Comment un industriel peut protéger ses données sensibles alors que les clients étrangers exigent des transferts de technologies ?

C’est un travail complexe qui doit être mené au tout début du projet. Il faut savoir différencier les données stratégiques des données sensibles. La plupart des données sensibles seront exposées à un nombre incalculable de personnes, c’est un fait. La réflexion doit se porter sur les données stratégiques. Certaines d’entre elles vont être transférées comme prévu par le contrat, d’autres ne seront pas transférées mais cependant utilisée pendant la construction. Sans trop rentrer dans les détails, une importante réflexion sur les circuits décisionnels, une préparation drastique des PME qui sont impliquées sur le projet et une sécurisation des données les plus sensibles est obligatoire.
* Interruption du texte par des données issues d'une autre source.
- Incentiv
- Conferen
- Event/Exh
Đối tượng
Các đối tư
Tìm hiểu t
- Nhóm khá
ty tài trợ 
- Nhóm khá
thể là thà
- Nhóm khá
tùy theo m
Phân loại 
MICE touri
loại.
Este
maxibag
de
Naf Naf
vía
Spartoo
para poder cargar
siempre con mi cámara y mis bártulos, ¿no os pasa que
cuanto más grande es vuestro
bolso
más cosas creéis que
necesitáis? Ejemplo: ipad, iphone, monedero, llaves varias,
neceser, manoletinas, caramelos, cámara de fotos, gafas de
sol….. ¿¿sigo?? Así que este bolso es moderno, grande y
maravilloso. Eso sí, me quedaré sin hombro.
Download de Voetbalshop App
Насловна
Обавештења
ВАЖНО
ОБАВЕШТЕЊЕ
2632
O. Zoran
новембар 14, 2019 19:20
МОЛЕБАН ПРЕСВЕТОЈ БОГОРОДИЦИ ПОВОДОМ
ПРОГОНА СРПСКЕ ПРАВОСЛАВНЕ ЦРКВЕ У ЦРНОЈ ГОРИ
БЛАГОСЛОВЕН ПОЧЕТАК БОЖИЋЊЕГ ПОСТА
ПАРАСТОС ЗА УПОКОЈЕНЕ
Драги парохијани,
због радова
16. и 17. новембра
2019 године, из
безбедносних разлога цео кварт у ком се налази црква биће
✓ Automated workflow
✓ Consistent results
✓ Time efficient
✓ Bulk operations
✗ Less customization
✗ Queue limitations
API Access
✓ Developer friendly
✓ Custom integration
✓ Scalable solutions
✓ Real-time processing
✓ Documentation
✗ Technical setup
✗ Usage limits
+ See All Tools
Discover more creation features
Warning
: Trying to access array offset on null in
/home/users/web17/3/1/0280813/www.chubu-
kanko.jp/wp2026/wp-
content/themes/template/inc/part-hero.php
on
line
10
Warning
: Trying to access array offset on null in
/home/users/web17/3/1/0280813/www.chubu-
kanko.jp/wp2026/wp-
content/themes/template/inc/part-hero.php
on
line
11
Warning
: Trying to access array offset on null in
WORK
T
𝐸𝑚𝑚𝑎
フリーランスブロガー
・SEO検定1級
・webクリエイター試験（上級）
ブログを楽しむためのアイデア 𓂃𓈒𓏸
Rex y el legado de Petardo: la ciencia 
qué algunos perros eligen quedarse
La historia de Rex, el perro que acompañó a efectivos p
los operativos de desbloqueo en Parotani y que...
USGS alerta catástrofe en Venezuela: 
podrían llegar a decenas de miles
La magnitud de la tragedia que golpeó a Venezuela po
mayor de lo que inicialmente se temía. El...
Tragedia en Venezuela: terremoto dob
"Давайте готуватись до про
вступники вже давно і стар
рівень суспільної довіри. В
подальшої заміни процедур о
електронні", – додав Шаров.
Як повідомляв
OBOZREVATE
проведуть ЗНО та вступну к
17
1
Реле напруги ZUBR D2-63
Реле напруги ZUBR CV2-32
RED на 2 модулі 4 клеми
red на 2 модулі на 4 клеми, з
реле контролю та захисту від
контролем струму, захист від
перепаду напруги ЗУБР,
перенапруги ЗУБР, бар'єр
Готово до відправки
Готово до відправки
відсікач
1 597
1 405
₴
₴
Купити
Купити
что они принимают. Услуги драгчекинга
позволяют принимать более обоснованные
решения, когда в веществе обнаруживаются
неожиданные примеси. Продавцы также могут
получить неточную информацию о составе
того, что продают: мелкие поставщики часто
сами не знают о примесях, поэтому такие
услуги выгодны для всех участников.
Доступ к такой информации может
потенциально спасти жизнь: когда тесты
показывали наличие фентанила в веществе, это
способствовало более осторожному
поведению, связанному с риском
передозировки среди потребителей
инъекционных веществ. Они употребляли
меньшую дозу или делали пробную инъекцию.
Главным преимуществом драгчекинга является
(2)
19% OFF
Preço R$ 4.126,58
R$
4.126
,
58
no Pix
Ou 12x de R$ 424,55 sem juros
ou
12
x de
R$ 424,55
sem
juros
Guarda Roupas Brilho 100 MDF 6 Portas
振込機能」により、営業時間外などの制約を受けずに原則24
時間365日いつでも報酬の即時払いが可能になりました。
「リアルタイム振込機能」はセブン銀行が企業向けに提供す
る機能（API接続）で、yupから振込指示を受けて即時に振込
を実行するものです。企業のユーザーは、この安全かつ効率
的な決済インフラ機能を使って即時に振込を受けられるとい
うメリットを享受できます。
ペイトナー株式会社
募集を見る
Toujours avec une prise en compte du facteur humain, le facteur le plus difficile à contrôler.

Nous vivons aujourd’hui dans une économie de la connaissance où les entreprises françaises doivent, au lieu d’essayer de protéger leurs technologies contre une quelconque menace étrangère, monétiser leurs patrimoines technologiques pour financer les projets innovants de demain. Transférer des technologies permet de garder la matière grise en France et d’obtenir d’importants revenus de la part des entreprises qui exploitent le savoir de l’entreprise française. Les revenus obtenus permettent de continuer à innover et à garder une longueur d’avance.